A CHI VIVE PER CONFONDERE LE IDEE

 L'Islam non ha introdotto nel mondo un nuovo dio; Allah è lo stesso dio ebraico e cristiano. Il profeta Muhammad (noi diciamo Maometto) non rinnegava né disprezzava l'Antico e il Nuovo Testamento, e non condannava i principali profeti del passato; il fondamento dell'Islam è ribadire con nuovo vigore la volontà divina che Ebraismo e Cristianesimo hanno, nel tempo, corrotto e distorto e usato nel peggiore dei modi. 

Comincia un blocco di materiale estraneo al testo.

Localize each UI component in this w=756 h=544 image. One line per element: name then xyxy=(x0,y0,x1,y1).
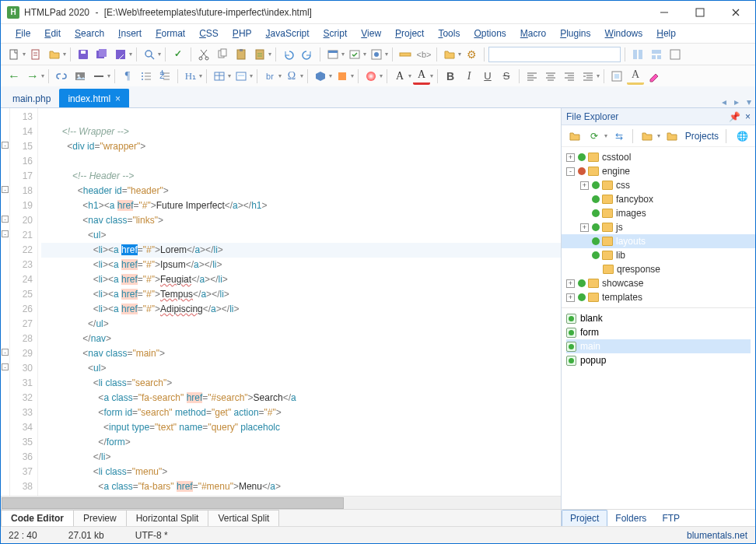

Una delle prove che si tratti della stessa entità è che Allah è detto " IL SIGNORE DI SIRIO" (Corano, 53: 49) e, come sostengo in DOMINION, lo stesso Jahweh proviene da Sirio.Nel 1967, un certo Muhammad Alì rifiutò la chiamata alle armi e disse no alla guerra in Vietnam adducendo come motivazione giuridica che la sua fede rigettava il ricorso alla guerra perché Allah è "un dio di pace".
Alì rischiava 5 anni di reclusione e trascorse il periodo più florido della sua carriera non sul ring, ma in tribunale a difendere i suoi diritti. Solo nel 1971 la Corte Suprema riconobbe la validità della sua obiezione di coscienza.
Qualche esaltato si serve dall'identificazione Allah-Jahweh per tuonare che il dio degli Ebrei è mandante dell'ISIS e, quindi, è sempre il famigerato dio ebraico a istigare violenza su violenza. Sempre lui. Ovunque ti giri,

Alì rischia il carcere perché la sua è una fede di Pace e Allah è misericordioso; l'ISIS, e chiunque gli sta dietro e non sa nulla di Islam, uccide in nome di Allah perché "Allah lo vuole".
Dando per scontato che chi punta il dito contro il dio biblico ha le sue diaboliche ragioni per farlo;
mi domando: chi tra Alì e i tagliagole dell'ISIS non ha capito un bel niente del vero significato della Religione e di Dio?